Activity: Return all of the listing word for word; the pictures stay out.

── Records supplied

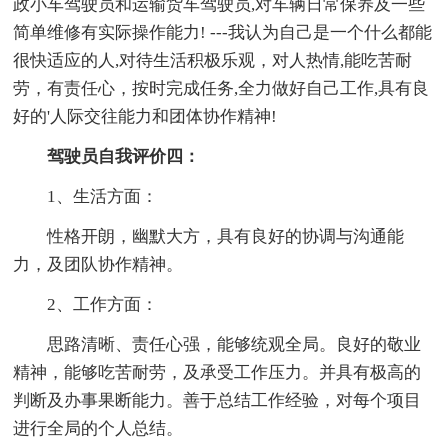
政小车驾驶员和运输货车驾驶员,对车辆日常保养及一些
简单维修有实际操作能力! ---我认为自己是一个什么都能
很快适应的人,对待生活积极乐观，对人热情,能吃苦耐
劳，有责任心，按时完成任务,全力做好自己工作,具有良
好的'人际交往能力和团体协作精神!
驾驶员自我评价四：
1、生活方面：
性格开朗，幽默大方，具有良好的协调与沟通能
力，及团队协作精神。
2、工作方面：
思路清晰、责任心强，能够统观全局。良好的敬业
精神，能够吃苦耐劳，及承受工作压力。并具有极高的
判断及办事果断能力。善于总结工作经验，对每个项目
进行全局的个人总结。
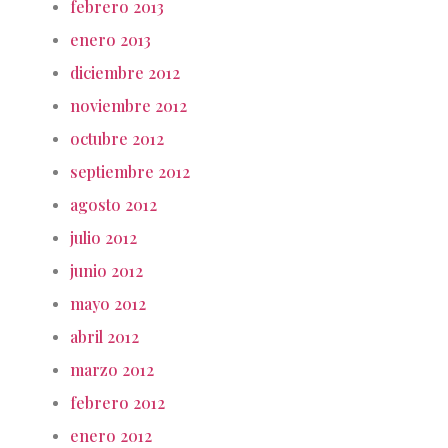
febrero 2013
enero 2013
diciembre 2012
noviembre 2012
octubre 2012
septiembre 2012
agosto 2012
julio 2012
junio 2012
mayo 2012
abril 2012
marzo 2012
febrero 2012
enero 2012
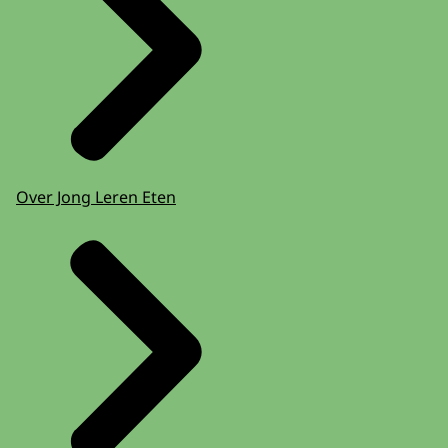
Over Jong Leren Eten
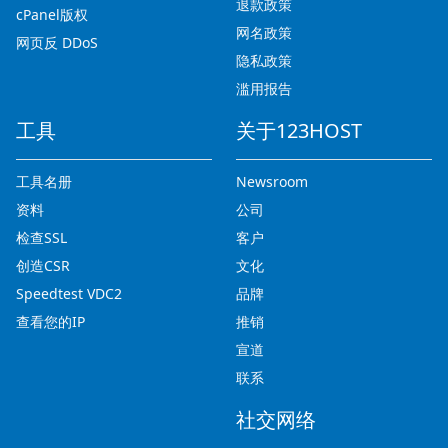
退款政策
cPanel版权
网名政策
网页反 DDoS
隐私政策
滥用报告
工具
关于123HOST
工具名册
Newsroom
资料
公司
检查SSL
客户
创造CSR
文化
Speedtest VDC2
品牌
查看您的IP
推销
宣道
联系
社交网络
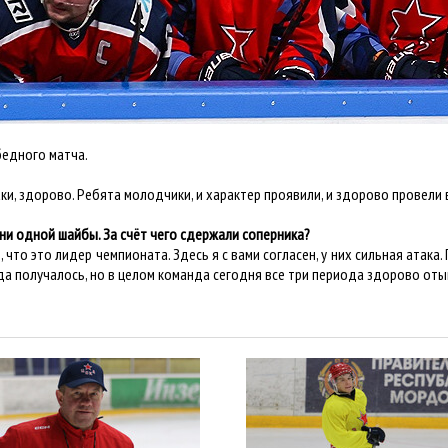
бедного матча.
аки, здорово. Ребята молодчики, и характер проявили, и здорово провели 
 ни одной шайбы. За счёт чего сдержали соперника?
 что это лидер чемпионата. Здесь я с вами согласен, у них сильная атака
гда получалось, но в целом команда сегодня все три периода здорово оты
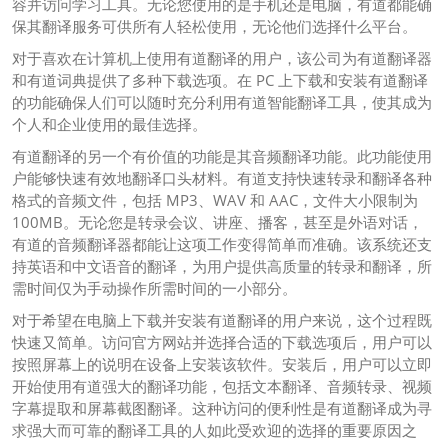
容并访问学习工具。无论您使用的是手机还是电脑，有道都能确
保其翻译服务可供所有人轻松使用，无论他们选择什么平台。
对于喜欢在计算机上使用有道翻译的用户，该公司为有道翻译器
和有道词典提供了多种下载选项。在 PC 上下载和安装有道翻译
的功能确保人们可以随时充分利用有道智能翻译工具，使其成为
个人和企业使用的最佳选择。
有道翻译的另一个有价值的功能是其音频翻译功能。此功能使用
户能够快速有效地翻译口头材料。有道支持快速转录和翻译各种
格式的音频文件，包括 MP3、WAV 和 AAC，文件大小限制为
100MB。无论您是转录会议、讲座、播客，甚至是外语对话，
有道的音频翻译器都能让这项工作变得简单而准确。该系统还支
持英语和中文语音的翻译，为用户提供高质量的转录和翻译，所
需时间仅为手动操作所需时间的一小部分。
对于希望在电脑上下载并安装有道翻译的用户来说，这个过程既
快速又简单。访问官方网站并选择合适的下载选项后，用户可以
按照屏幕上的说明在设备上安装该软件。安装后，用户可以立即
开始使用有道强大的翻译功能，包括文本翻译、音频转录、视频
字幕提取和屏幕截图翻译。这种访问的便利性是有道翻译成为寻
求强大而可靠的翻译工具的人如此受欢迎的选择的重要原因之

────

Response to this task:
政小车驾驶员和运输货车驾驶员,对车辆日常保养及一些
简单维修有实际操作能力! ---我认为自己是一个什么都能
很快适应的人,对待生活积极乐观，对人热情,能吃苦耐
劳，有责任心，按时完成任务,全力做好自己工作,具有良
好的'人际交往能力和团体协作精神!
驾驶员自我评价四：
1、生活方面：
性格开朗，幽默大方，具有良好的协调与沟通能
力，及团队协作精神。
2、工作方面：
思路清晰、责任心强，能够统观全局。良好的敬业
精神，能够吃苦耐劳，及承受工作压力。并具有极高的
判断及办事果断能力。善于总结工作经验，对每个项目
进行全局的个人总结。
febrero 2013
enero 2013
diciembre 2012
noviembre 2012
octubre 2012
septiembre 2012
agosto 2012
julio 2012
junio 2012
mayo 2012
abril 2012
marzo 2012
febrero 2012
enero 2012
Over Jong Leren Eten
退款政策
cPanel版权
网名政策
网页反 DDoS
隐私政策
滥用报告
工具
关于123HOST
工具名册
Newsroom
资料
公司
检查SSL
客户
创造CSR
文化
Speedtest VDC2
品牌
查看您的IP
推销
宣道
联系
社交网络
бедного матча.
аки, здорово. Ребята молодчики, и характер проявили, и здорово провели 
 ни одной шайбы. За счёт чего сдержали соперника?
 что это лидер чемпионата. Здесь я с вами согласен, у них сильная атака
гда получалось, но в целом команда сегодня все три периода здорово оты
容并访问学习工具。无论您使用的是手机还是电脑，有道都能确
保其翻译服务可供所有人轻松使用，无论他们选择什么平台。
对于喜欢在计算机上使用有道翻译的用户，该公司为有道翻译器
和有道词典提供了多种下载选项。在 PC 上下载和安装有道翻译
的功能确保人们可以随时充分利用有道智能翻译工具，使其成为
个人和企业使用的最佳选择。
有道翻译的另一个有价值的功能是其音频翻译功能。此功能使用
户能够快速有效地翻译口头材料。有道支持快速转录和翻译各种
格式的音频文件，包括 MP3、WAV 和 AAC，文件大小限制为
100MB。无论您是转录会议、讲座、播客，甚至是外语对话，
有道的音频翻译器都能让这项工作变得简单而准确。该系统还支
持英语和中文语音的翻译，为用户提供高质量的转录和翻译，所
需时间仅为手动操作所需时间的一小部分。
对于希望在电脑上下载并安装有道翻译的用户来说，这个过程既
快速又简单。访问官方网站并选择合适的下载选项后，用户可以
按照屏幕上的说明在设备上安装该软件。安装后，用户可以立即
开始使用有道强大的翻译功能，包括文本翻译、音频转录、视频
字幕提取和屏幕截图翻译。这种访问的便利性是有道翻译成为寻
求强大而可靠的翻译工具的人如此受欢迎的选择的重要原因之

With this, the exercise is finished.